A Chinese priest criticizes rules banning minors from religious worship, warning of deeper societal consequences amid rising youth crises.
Newsroom (27/05/2026 Gaudium Press ) A priest living in the People’s Republic of China has issued a striking critique of administrative restrictions that effectively bar minors from participating in religious life, raising broader concerns about constitutional rights, social values, and the well-being of younger generations.
His reflection, shared with AsiaNews, comes at a time when the Catholic Church marked the annual Day of Prayer for the Church in China. Speaking during the Regina Caeli prayer last Sunday, Pope Leo XIV urged unity among China’s faithful, invoking the intercession of Mary Help of Christians, venerated at the Shrine of Sheshan. He called on believers to remain resilient witnesses to their faith amid daily struggles, becoming “seeds of hope and peace.”
Yet for many Chinese Catholics, that witness is increasingly complicated by strict enforcement of regulations that prohibit individuals under the age of 18 from attending religious activities. Officially framed as “protective administrative procedures” and applied across all religions, these measures have sparked debate over whether they constitute a violation of basic freedoms.
A Contradiction in Practice
According to the priest, the policy reveals a troubling contradiction in contemporary Chinese society. While minors are able to enter shopping malls freely, consume online entertainment late into the night, and access a vast array of unregulated digital content, they are often barred from even stepping inside a church.
At some church entrances, signs reportedly state plainly: “Minors not allowed.”
“Who could be threatened by a child sitting calmly in church?” the priest asks. He describes situations where children seeking only to accompany their parents, listen to hymns, or quietly observe are turned away.
The comparison, he suggests, highlights a deeper tension between governance and fundamental rights. What is presented as routine administration, he argues, oversteps legal boundaries.
Constitutional Questions
Central to the critique is Article 36 of China’s Constitution, which affirms that citizens enjoy freedom of religious belief. The text does not include any age-based limitation.
The priest emphasizes that children are, first and foremost, citizens. As such, they should share in the same legal protections, including the right to spiritual development, access to culture, and personal dignity.
“If a child is not even allowed to enter a religious building,” he writes, “then who will respect their spiritual world?”
His appeal reframes the issue beyond theology, grounding it instead in legal consistency and civic rights.
Youth in Crisis
The reflection also ties the ban to wider social concerns. Across China, public discourse has increasingly focused on issues such as teenage depression, anxiety, school bullying, and what many describe as a growing confusion of values.
In that context, the priest argues, excluding children from religious spaces removes one of the few environments historically associated with reflection, moral education, and emotional grounding. Churches, he notes, have traditionally offered spaces where individuals encounter ideas of compassion, forgiveness, moderation, and respect for life.
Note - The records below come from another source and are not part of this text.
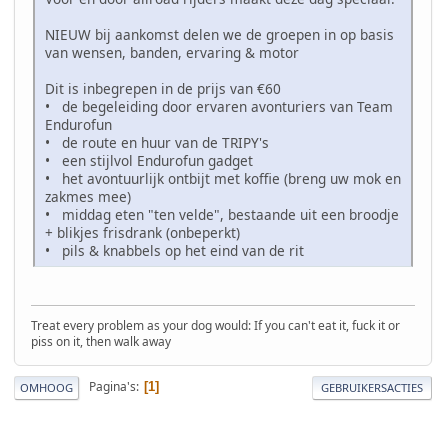
NIEUW bij aankomst delen we de groepen in op basis
van wensen, banden, ervaring & motor
Dit is inbegrepen in de prijs van €60
• de begeleiding door ervaren avonturiers van Team
Endurofun
• de route en huur van de TRIPY's
• een stijlvol Endurofun gadget
• het avontuurlijk ontbijt met koffie (breng uw mok en
zakmes mee)
• middag eten "ten velde", bestaande uit een broodje
+ blikjes frisdrank (onbeperkt)
• pils & knabbels op het eind van de rit
Treat every problem as your dog would: If you can't eat it, fuck it or
piss on it, then walk away
Pagina's
1
OMHOOG
GEBRUIKERSACTIES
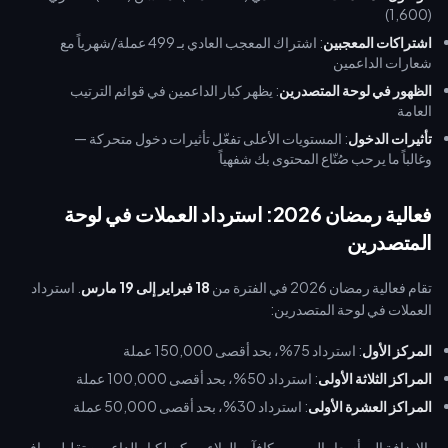
(1,600)
اشتراكات المعجبين
: اشتراك المعجب العادي بـ 499 عملة/شهرياً مع
شعارات الداعمين
الظهور في لوحة المتصدرين
: يظهر كبار الداعمين في قوائم الترتيب
العامة
تأثيرات الدخول
: المستويات الأعلى تفعّل تأثيرات دخول متحركة —
وغالباً ما يرحب صُنّاع المحتوى بك شفهياً
فعالية رمضان 2026: استرداد العملات في لوحة
المتصدرين
تقام فعالية رمضان 2026 في الفترة من
18 فبراير إلى 19 مارس
. استرداد
العملات في لوحة المتصدرين:
المركز الأول
: استرداد 75%، بحد أقصى 150,000 عملة
المراكز الثلاثة الأولى
: استرداد 50%، بحد أقصى 100,000 عملة
المراكز العشرة الأولى
: استرداد 30%، بحد أقصى 50,000 عملة
بالإضافة إلى أسعار الويب ومكافآت الولاء، يمكن لكبار الداعمين تقليل صافي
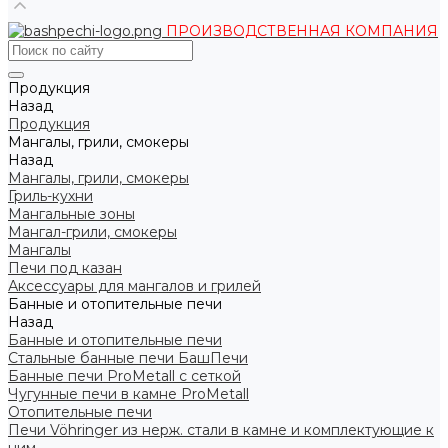
ПРОИЗВОДСТВЕННАЯ КОМПАНИЯ
Продукция
Назад
Продукция
Мангалы, грили, смокеры
Назад
Мангалы, грили, смокеры
Гриль-кухни
Мангальные зоны
Мангал-грили, смокеры
Мангалы
Печи под казан
Аксессуары для мангалов и грилей
Банные и отопительные печи
Назад
Банные и отопительные печи
Стальные банные печи БашПечи
Банные печи ProMetall с сеткой
Чугунные печи в камне ProMetall
Отопительные печи
Печи Vöhringer из нерж. стали в камне и комплектующие к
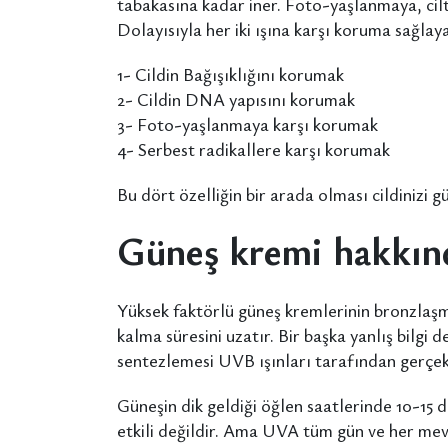
tabakasına kadar iner. Foto-yaşlanmaya, cilt 
Dolayısıyla her iki ışına karşı koruma sağlay
1- Cildin Bağışıklığını korumak
2- Cildin DNA yapısını korumak
3- Foto-yaşlanmaya karşı korumak
4- Serbest radikallere karşı korumak
Bu dört özelliğin bir arada olması cildinizi
Güneş kremi hakkınd
Yüksek faktörlü güneş kremlerinin bronzlaşma
kalma süresini uzatır. Bir başka yanlış bilgi
sentezlemesi UVB ışınları tarafından gerçekl
Güneşin dik geldiği öğlen saatlerinde 10-15 
etkili değildir. Ama UVA tüm gün ve her mev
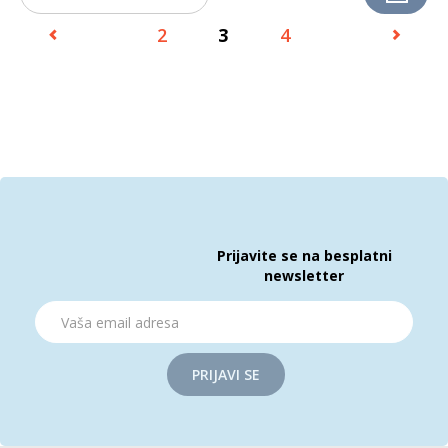
2
3
4
Prijavite se na besplatni
newsletter
PRIJAVI SE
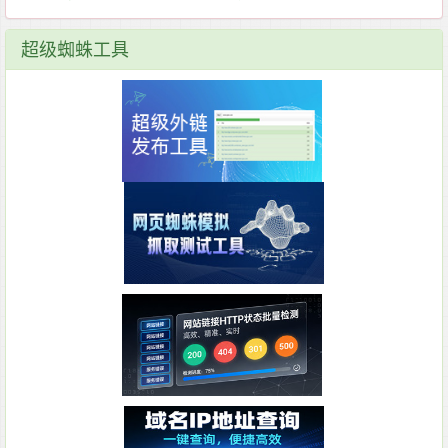
超级蜘蛛工具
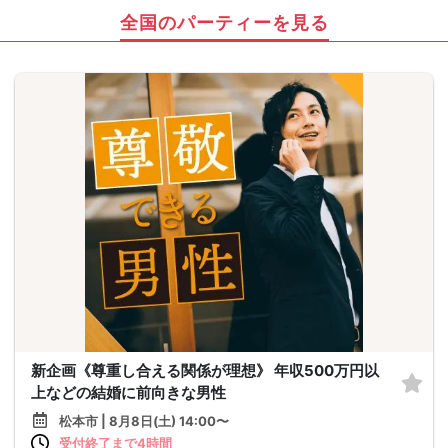
全国のパーティーを見る
新企画《尊重し合える関係が理想》 年収500万円以
上などの結婚に前向きな男性
松本市 | 8月8日(土) 14:00〜
受付終了まで4時間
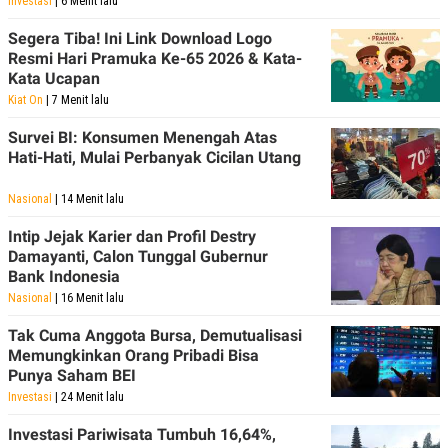
Investasi
| 6 Menit lalu
Segera Tiba! Ini Link Download Logo
Resmi Hari Pramuka Ke-65 2026 & Kata-
Kata Ucapan
Kiat On
| 7 Menit lalu
Survei BI: Konsumen Menengah Atas
Hati-Hati, Mulai Perbanyak Cicilan Utang
Nasional
| 14 Menit lalu
Intip Jejak Karier dan Profil Destry
Damayanti, Calon Tunggal Gubernur
Bank Indonesia
Nasional
| 16 Menit lalu
Tak Cuma Anggota Bursa, Demutualisasi
Memungkinkan Orang Pribadi Bisa
Punya Saham BEI
Investasi
| 24 Menit lalu
Investasi Pariwisata Tumbuh 16,64%,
The result is a paradox: society expresses concern about the lack of “spiritual strength” among youth while simultaneously restricting their access to spiritual formation.
“Is this not a contradiction?” he asks.
Fear and the Future
The priest’s reflection suggests that the restrictions reflect a deeper unease about the role of faith in shaping young minds. He distinguishes between legitimate concerns—such as preventing coercion or exploitation—and blanket prohibitions that deny children exposure to religious culture altogether.
“Avoiding imposition” and “banning entry to church,” he argues, are fundamentally different.
He cautions that a society confident in its values should not fear young people asking existential questions: Why do we live? What is truth? What is good and evil?
Such questioning, he suggests, is foundational to the development of mature citizens and strong civilizations.
A Measure of Civilization
Expanding his argument, the priest frames the issue as a measure of societal development. The true strength of a nation, he contends, lies not only in economic growth or urban infrastructure, but also in the moral and spiritual formation of its people.
“All great civilisations understand,” he writes, “that the future of a nation depends not only on skyscrapers, but on whether the new generation has a soul.”
In this view, restricting children’s access to religious spaces reflects misplaced priorities—allowing immersion in consumerism and entertainment while fearing engagement with questions of meaning and purpose.
A Closing Warning
The reflection ends with a stark warning: the greatest risk is not that children might encounter faith too early, but that they may never encounter it at all.
“What is truly dangerous,” he concludes, “is an age that systematically deprives children of the opportunity to connect with truth, goodness, and beauty.”
If a quiet child sitting in a church becomes a source of unease, he suggests, the issue lies not with the child—but with the condition of the society itself.